She didn’t wait to see 20 horrified faces staring at her and went back to the staff table to discuss the latest gossip. Someone (no prizes for guessing who) went and opened the dissection set (a box full of gleaming metal instruments, and an old-fashioned shaving razor for GOK what), asked her, “Ma’am, what do we cut it with?” She laughed and came back, and showed us how to make incisions and reflect structures as flaps and other things. For the record, I did not faint. Off the record, I blacked out the second day, but that was because all the people crowding around Freddy to look at his brachial plexus interrupted my oxygen supply. Anyone who says otherwise will be beheaded.

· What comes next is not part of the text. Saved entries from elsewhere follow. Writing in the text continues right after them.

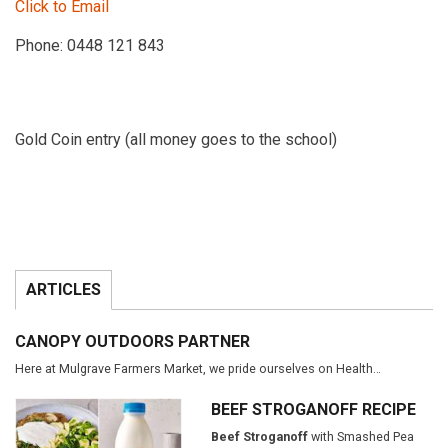
Click to Email
Phone: 0448 121 843
Gold Coin entry (all money goes to the school)
ARTICLES
CANOPY OUTDOORS PARTNER
Here at Mulgrave Farmers Market, we pride ourselves on Health…
BEEF STROGANOFF RECIPE
Beef Stroganoff
with Smashed Pea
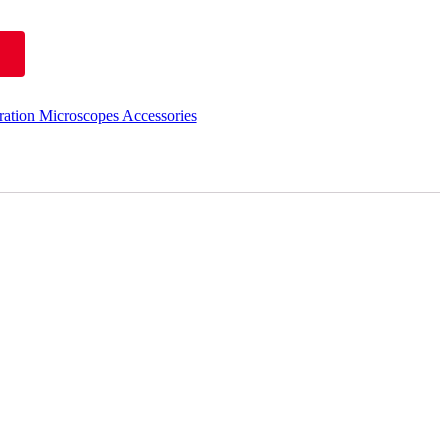
ation Microscopes Accessories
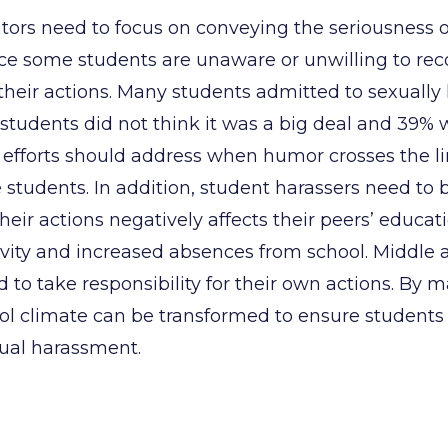
tors need to focus on conveying the seriousness 
nce some students are unaware or unwilling to rec
heir actions. Many students admitted to sexually 
students did not think it was a big deal and 39% w
 efforts should address when humor crosses the li
e students. In addition, student harassers need to 
their actions negatively affects their peers’ educat
tivity and increased absences from school. Middle 
 to take responsibility for their own actions. By m
l climate can be transformed to ensure students
ual harassment.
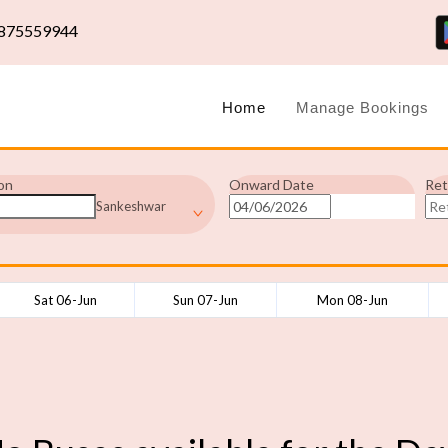
875559944
Home
Manage Bookings
on
Onward Date
Ret
Sankeshwar
Sat 06-Jun
Sun 07-Jun
Mon 08-Jun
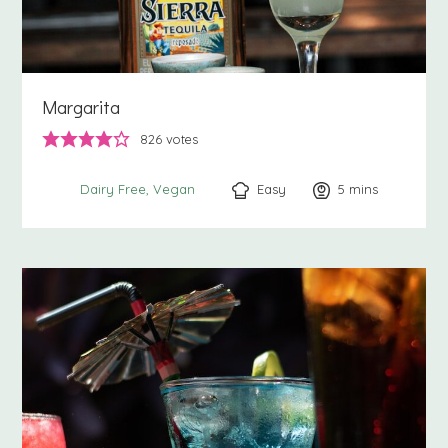
Margarita
826
votes
Easy
5
minutes
mins
Dairy Free
Vegan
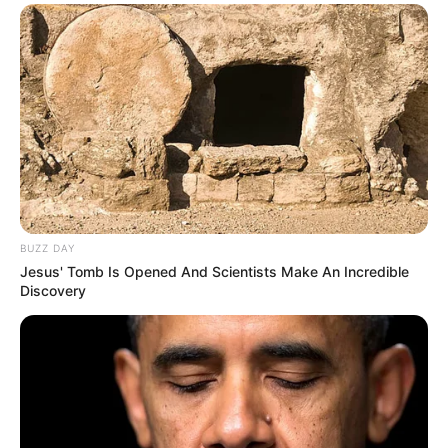
BUZZ DAY
Jesus' Tomb Is Opened And Scientists Make An Incredible
Discovery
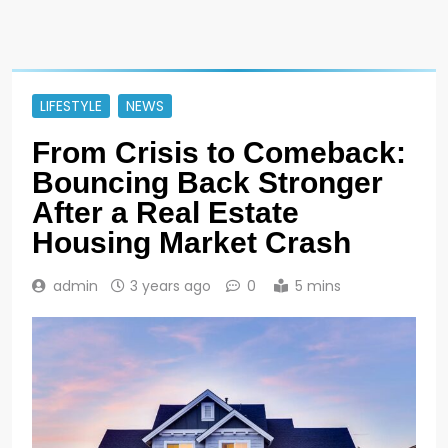
LIFESTYLE
NEWS
From Crisis to Comeback:
Bouncing Back Stronger
After a Real Estate
Housing Market Crash
admin
3 years ago
0
5 mins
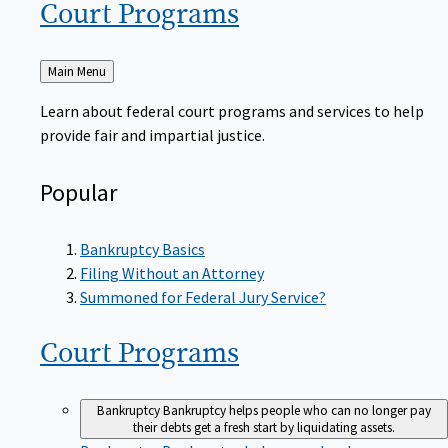
Court
Programs
Back
Main Menu
to
Learn about federal court programs and services to help
provide fair and impartial justice.
Popular
Bankruptcy Basics
Filing Without an Attorney
Summoned for Federal Jury Service?
Court
Programs
Bankruptcy
Bankruptcy helps people who can no longer pay
their debts get a fresh start by liquidating assets.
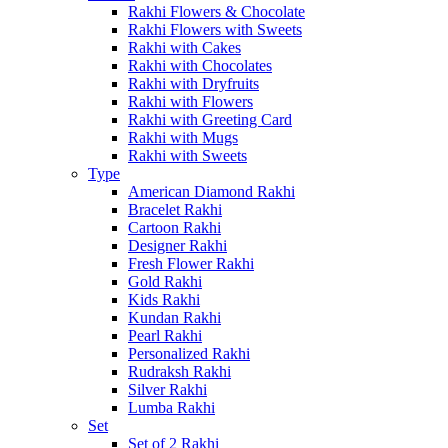
Rakhi Flowers & Chocolate
Rakhi Flowers with Sweets
Rakhi with Cakes
Rakhi with Chocolates
Rakhi with Dryfruits
Rakhi with Flowers
Rakhi with Greeting Card
Rakhi with Mugs
Rakhi with Sweets
Type
American Diamond Rakhi
Bracelet Rakhi
Cartoon Rakhi
Designer Rakhi
Fresh Flower Rakhi
Gold Rakhi
Kids Rakhi
Kundan Rakhi
Pearl Rakhi
Personalized Rakhi
Rudraksh Rakhi
Silver Rakhi
Lumba Rakhi
Set
Set of 2 Rakhi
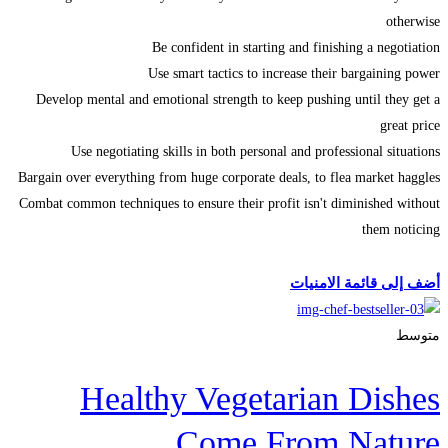
otherwise
Be confident in starting and finishing a negotiation
Use smart tactics to increase their bargaining power
Develop mental and emotional strength to keep pushing until they get a
great price
Use negotiating skills in both personal and professional situations
Bargain over everything from huge corporate deals, to flea market haggles
Combat common techniques to ensure their profit isn't diminished without
them noticing
Start Learning
أضف إلى قائمة الامنيات
متوسط
Healthy Vegetarian Dishes
Come From Nature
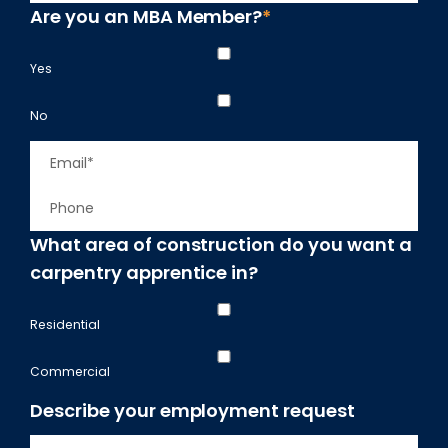
e
r
Are you an MBA Member?
*
m
s
*
t
p
Yes
a
n
No
y
E
m
P
a
h
i
What area of construction do you want a
o
l
carpentry apprentice in?
n
*
e
Residential
Commercial
Describe your employment request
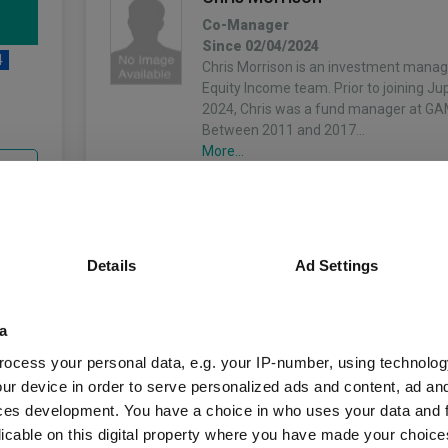
Co-Manager
Since 02/04/2024
4
Chris Morrison is an investment manage
Equity Income team. Prior to joining Ju
2024, Chris was a fund manager at GA
Between 2011 and 2017…
More...
unds
Details
Ad Settings
Fund Information
a
Fund Type:
Unit Trust
ocess your personal data, e.g. your IP-number, using technolog
ur device in order to serve personalized ads and content, ad a
Jupiter Unit Trust M
Group Name:
ces development. You have a choice in who uses your data and 
licable on this digital property where you have made your choic
IA UK Equity Incom
Sector:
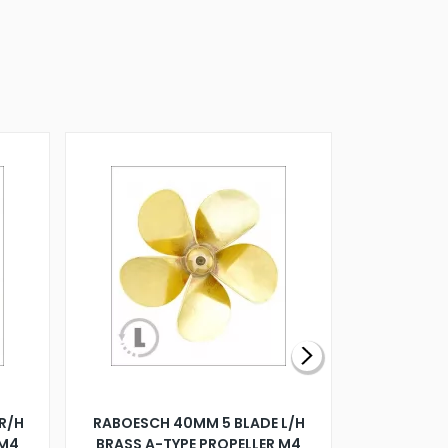
R/H
RABOESCH 40MM 5 BLADE L/H
WALNUT ST
 M4
BRASS A-TYPE PROPELLER M4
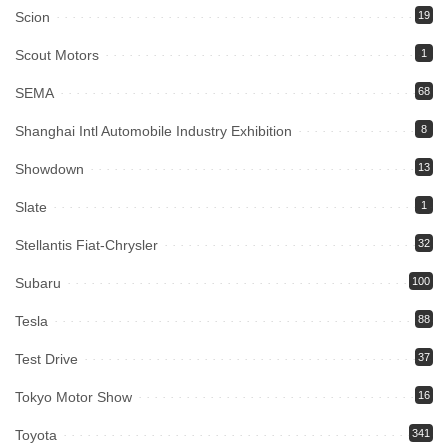
Scion
19
Scout Motors
1
SEMA
68
Shanghai Intl Automobile Industry Exhibition
8
Showdown
13
Slate
1
Stellantis Fiat-Chrysler
32
Subaru
100
Tesla
88
Test Drive
37
Tokyo Motor Show
16
Toyota
341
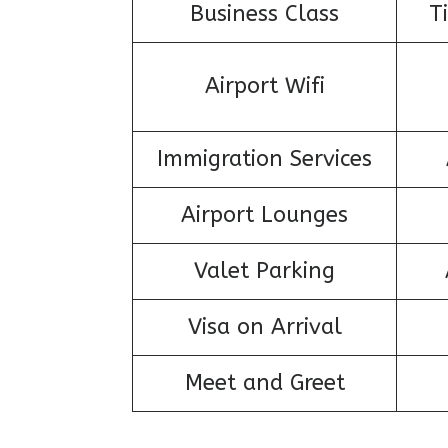
Business Class
T
Airport Wifi
Immigration Services
Airport Lounges
Valet Parking
Visa on Arrival
Meet and Greet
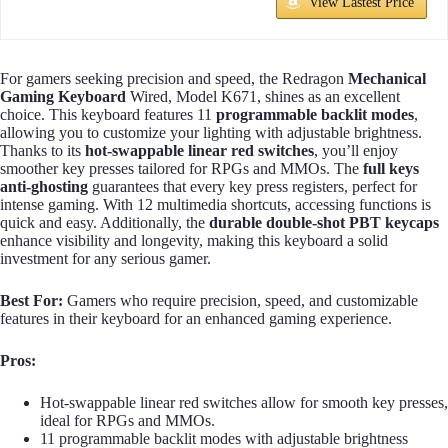
View Lastest Price
For gamers seeking precision and speed, the Redragon
Mechanical
Gaming Keyboard
Wired, Model K671, shines as an excellent
choice. This keyboard features 11
programmable backlit modes
,
allowing you to customize your lighting with adjustable brightness.
Thanks to its
hot-swappable linear red switches
, you’ll enjoy
smoother key presses tailored for RPGs and MMOs. The
full keys
anti-ghosting
guarantees that every key press registers, perfect for
intense gaming. With 12 multimedia shortcuts, accessing functions is
quick and easy. Additionally, the
durable double-shot PBT keycaps
enhance visibility and longevity, making this keyboard a solid
investment for any serious gamer.
Best For:
Gamers who require precision, speed, and customizable
features in their keyboard for an enhanced gaming experience.
Pros:
Hot-swappable linear red switches allow for smooth key presses,
ideal for RPGs and MMOs.
11 programmable backlit modes with adjustable brightness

Physiology was an interesting subject. The Physio lab was where we unleashed the sadomasochists in us. Take a sterile lancet, sterilise the fingertip, prick the finger, get a drop of blood, place it on a... Whoa! Prick the finger? Blood? Stop screaming. (R, I didn’t mean you. It was a joke. You know no one else reads this). Well, yeah, we use our own blood for most of the experiments. Those of us queasy about pricking their own fingers would get their neighbours to do it for them, who would readily comply. Some, like me, got their neighbours to donate some blood. We also did experiments on frogs, getting our white coats covered in soot in the process.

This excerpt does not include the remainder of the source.